When the Board was old news, though, that magic soon vanished: Oliver wanted to walk, and it didn’t feel safe anymore! Sometimes he’d run off ahead of me, but the pram wouldn’t allow me to stay at his pace and I looked hysterical trying to make him stop by yelling his name over and over; or if I needed to grab him quickly, I’d leave the pram without having the time to put the break on. NOT safe!
That’s when I started thinking of alternative solutions: 1. With Oliver I had the Babybjörn which I liked, but I now have a beautiful carrier by a small German company called Ruckeli that I can’t wait to start using when Emily doesn’t feel so small anymore. 2. We didn’t want to buy a double pram (partly not to spend extra money, partly for the inconvenience of driving it on Marbella’s narrow sidewalks, and partly because I didn’t want to give up my beloved Stokke Xplory, despite all its little faults!).
We found a solution!
One day, my friend Petra came to the rescue and gave me the Kari-Me sling, a long, stretchy piece of fabric (made of super soft cotton with a 5% of jersey that makes it stretchy and very resistant) that somehow becomes a baby carrier. Without even knowing it, she was also giving me a life style. And I loved it!
The first time I tried it, I instantly knew it was the right solution: Emily was safe in there, Oliver could hold my hand while walking (not willingly, but still 😉 and I could run after him if he decided to take off. I felt safer, and much more relaxed.
It’s easy to put on and it becomes part of my outfit
I thought it would be very difficult to wrap on, but it’s really not: once you understand how it works it’s very easy. I put it on in the morning and I don’t need to take it off until I get in my pjs at night, it’s actually become part of my daily outfit (and being black, it goes with everything!).
Emily sleeps the whole time in it (it’s surely the closest feeling to being back in the womb, no wonder she loves it!) and I can do almost everything, from laundries, to tidying up, to changing Oliver’s nappy, to participating in Oliver’s dance classes…
The only thing I’m yet to master is feeding her while in the sling, I guess it’s the next level of the carrying mum degree 😉
Initial worries didn’t turn out to be a problem
When I started using it, I was worried Emily rejected the cot. It turned out it wasn’t worth worrying about (like everything motherhood so far!). At night she kept sleeping well (she wakes up every three hours, feeds and goes back to sleep); during the day, truth be told, she does sleep long stretches of time in the sling—near mummy’s warm body she can sleep even fours hours straight!—and very short ones in her cot, but let’s be honest… you can’t have it all, can you? As I’m writing this, 4pm, she’s asleep in her cot!
I think I’m converted!
Despite the fact that having Emily always on me when we’re out and about makes me feel pregnant all over again and that I miss feeling my own person, I have to admit I like to carry her, it’s very natural to have her close to me at all time, and it’s a very practical life style, perfect for an active mum like me.

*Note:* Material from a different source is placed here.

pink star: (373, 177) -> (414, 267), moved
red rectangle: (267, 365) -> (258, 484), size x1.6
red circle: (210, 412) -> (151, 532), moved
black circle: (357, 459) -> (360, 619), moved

Do your homework first: a bit of essential theory 😉
I’m not an expert and I don’t even know how long I’ll wear Emily or if I’ll prefer to finally give into buying a double pram. What I do know is that before starting wearing their child, parents should study a little bit because a wrong posture can cause problems in the future. So here’s a few rules:
- When the baby is in the sling, if you look at yourself in the mirror sideways, her body should be in a C position.
- Her legs should be in a M position, wide open and with the butt lower than the knees.
- Wearing your child looking forward (for her to see the world) is not good because her legs hang and her posture is not right. Almost all carriers let you do it, and anybody is free to do it, but experts and paediatricians warn against it.
- Last but not least, they say the Kari-Me goes until 15kg. I think that any stretchy fabric loosens with time, so I think it shouldn’t be used when the bay is heavier than 8-9kg: at this point I think a woven rigid wrap would be better. In the comments, some mums who have carried their babies for a long time recommended this one (thanks!).
Are you a carrying mum or do you prefer the pram? If you have two children, what was your experience? What carrier did you chose? I’d love to hear from you!